August 31, 2017 / 11:12 AM / a year ago

UK funds raise equity exposure to 18-month high as easy-money party continues

LONDON (Reuters) - British investors ramped up holdings of equities in August to levels not seen since December 2015 and cut cash to at least five-year lows, betting that easy money policies will continue.

Reuters’ monthly poll of 14 UK-based asset managers was carried out from Aug. 16 to 29, straddling the Jackson Hole meeting at which central bankers showed no sign of ending their super-loose credit policies.

This offset market jitters caused by tensions over North Korea.

UK-based funds raised their equity allocation 2.9 percentage points to 50.9 percent, whilst slashing cash levels 2.1 percentage points to 4.8 percent.

“The global economic recovery is still on track and with central banks continually being supportive in their monetary policies then opportunities remain in global equity markets,” said Peter Lowman, chief investment officer of wealth manager Investment Quorum.

He added the “buy on the dips mentality” remained resilient, with a “wall of money” still on the sidelines.

The nuclear stand-off between North Korea and the United States wiped $1 trillion off global shares mid-month, with tensions escalating at end-August.

Trevor Greetham, head of multi-asset at Royal London Asset Management (RLAM), said the initial sell off had triggered the first “buy” signal from the house’s contrarian sentiment indicator since the French elections in April.

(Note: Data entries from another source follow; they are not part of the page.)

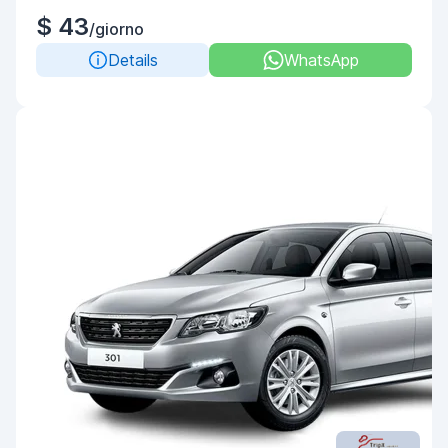
$ 43
/giorno
Details
WhatsApp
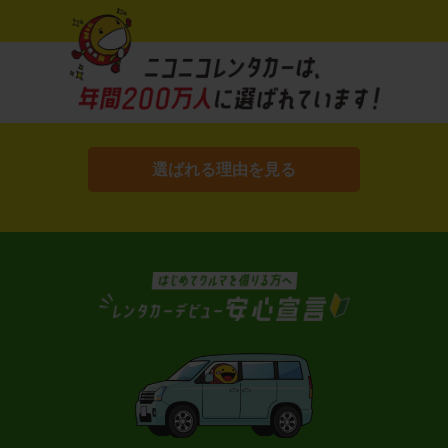
選ばれる理由を見る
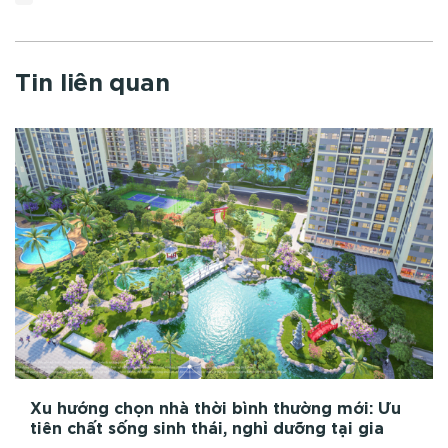
Tin liên quan
Xu hướng chọn nhà thời bình thường mới: Ưu
tiên chất sống sinh thái, nghỉ dưỡng tại gia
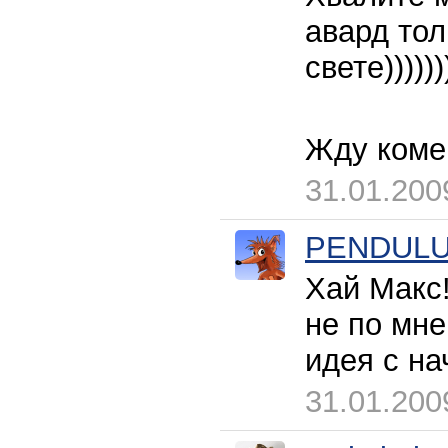
авард тол
свете))))))))
Жду коме
31.01.200
PENDUL
Хай Макс!
не по мн
идея с на
31.01.200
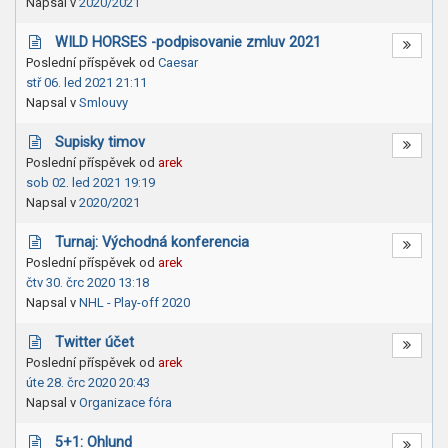
Napsal v
2020/2021
WILD HORSES -podpisovanie zmluv 2021
Poslední příspěvek od
Caesar
stř 06. led 2021 21:11
Napsal v
Smlouvy
Supisky timov
Poslední příspěvek od
arek
sob 02. led 2021 19:19
Napsal v
2020/2021
Turnaj: Východná konferencia
Poslední příspěvek od
arek
čtv 30. črc 2020 13:18
Napsal v
NHL - Play-off 2020
Twitter účet
Poslední příspěvek od
arek
úte 28. črc 2020 20:43
Napsal v
Organizace fóra
5+1: Ohlund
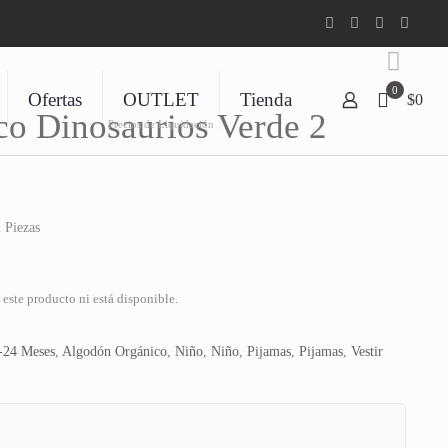
0
Ofertas
OUTLET
Tienda
$0
co Dinosaurios Verde 2
Precios de Liquidación
 Piezas
este producto ni está disponible.
-24 Meses
,
Algodón Orgánico
,
Niño
,
Niño
,
Pijamas
,
Pijamas
,
Vestir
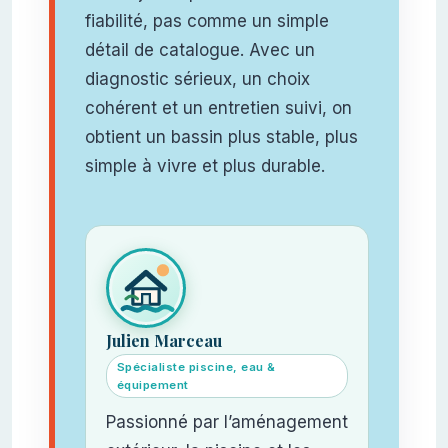
fiabilité, pas comme un simple
détail de catalogue. Avec un
diagnostic sérieux, un choix
cohérent et un entretien suivi, on
obtient un bassin plus stable, plus
simple à vivre et plus durable.
Julien Marceau
Spécialiste piscine, eau &
équipement
Passionné par l’aménagement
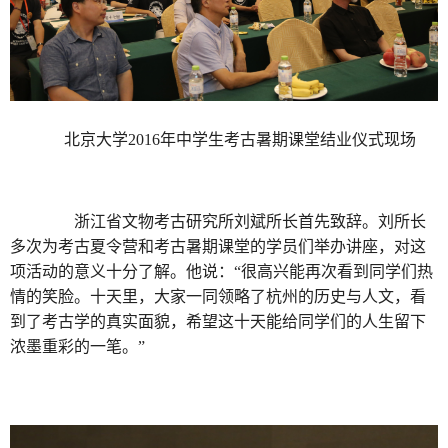
北京大学2016年中学生考古暑期课堂结业仪式现场
浙江省文物考古研究所刘斌所长首先致辞。刘所长
多次为考古夏令营和考古暑期课堂的学员们举办讲座，对这
项活动的意义十分了解。他说：“很高兴能再次看到同学们热
情的笑脸。十天里，大家一同领略了杭州的历史与人文，看
到了考古学的真实面貌，希望这十天能给同学们的人生留下
浓墨重彩的一笔。”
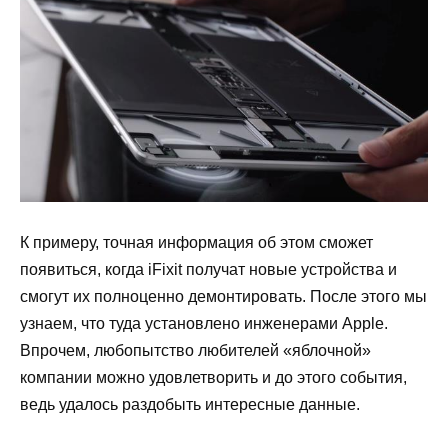
К примеру, точная информация об этом сможет
появиться, когда iFixit получат новые устройства и
смогут их полноценно демонтировать. После этого мы
узнаем, что туда установлено инженерами Apple.
Впрочем, любопытство любителей «яблочной»
компании можно удовлетворить и до этого события,
ведь удалось раздобыть интересные данные.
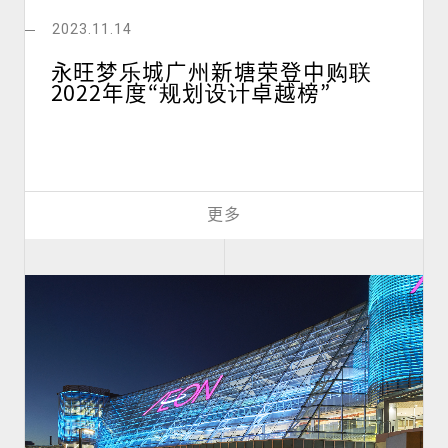
CN
JP
2023.11.14
永旺梦乐城广州新塘荣登中购联
2022年度“规划设计卓越榜”
更多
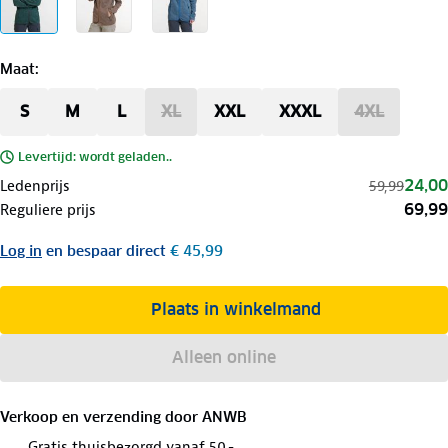
Maat
:
S
M
L
XL
XXL
XXXL
4XL
Levertijd: wordt geladen..
24,00
Ledenprijs
59,99
69,99
Reguliere prijs
Log in
en bespaar direct
€ 45,99
Plaats in winkelmand
Alleen online
Verkoop en verzending door
ANWB
Gratis thuisbezorgd vanaf 50,-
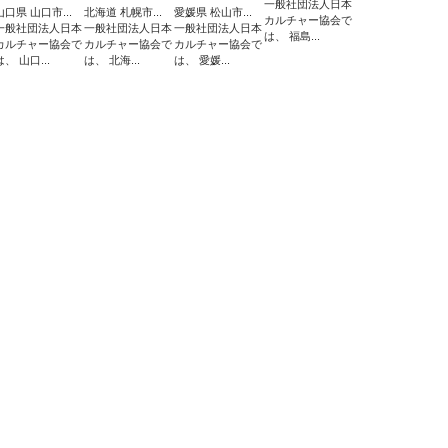
一般社団法人日本
山口県 山口市...
北海道 札幌市...
愛媛県 松山市...
カルチャー協会で
一般社団法人日本
一般社団法人日本
一般社団法人日本
は、 福島...
カルチャー協会で
カルチャー協会で
カルチャー協会で
は、 山口...
は、 北海...
は、 愛媛...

As a result he had added to stocks, citing the positive fundamental backdrop.

All the managers who answered a specific question on the nuclear stand-off did not expect a military confrontation between the United States and North Korea before year-end.

Mouhammed Choukeir, chief investment officer, Kleinwort Hambros, argued that geopolitical crises tended not to affect markets for long.

“Analysing 16 serious crises since 1950, only four saw the S&P down one month or 12 months later. Even during those four, geopolitical factors tended to simply coincide with more mundane detractors, such as elevated valuations,” he said.


U.S. President Donald Trump also threatened in the month to shut down the U.S. government in order to secure funding for a border wall with Mexico. A September battle is looming over increasing the federal debt ceiling, which limits how much the U.S. government can borrow.

Yet 85 percent of managers who answered a question on the funding battle thought the chance of a U.S. technical default was less than 50/50.

Within equity portfolios, investors trimmed U.S. exposure to 29.9 percent, one-year lows, whilst adding slightly to emerging markets, which now account for 20.5 percent.

Euro zone equities were cut to 16.7 percent from 18.3 percent, although 85 percent of managers who answered a question on European stocks thought they could rally further in 2017.

Thomas McDonald, a portfolio manager at Russell Investments, was one of those who argued Europe’s economy was in good shape.

“Earnings season has also been strong and combined with a constructive global backdrop, absent any major geopolitical events we think the path of least resistance in the near term for European equities is higher.”

However, Kamil Amin, an investment strategist at Charles Stanley, argued there would have to be some weakness in the euro to support the next leg higher, whilst inflation would need to stay muted.

“From a positioning standpoint, technicals alone are unlikely to support further upside from here based on the fact that most managers are already overweight risk assets in Europe,” he said.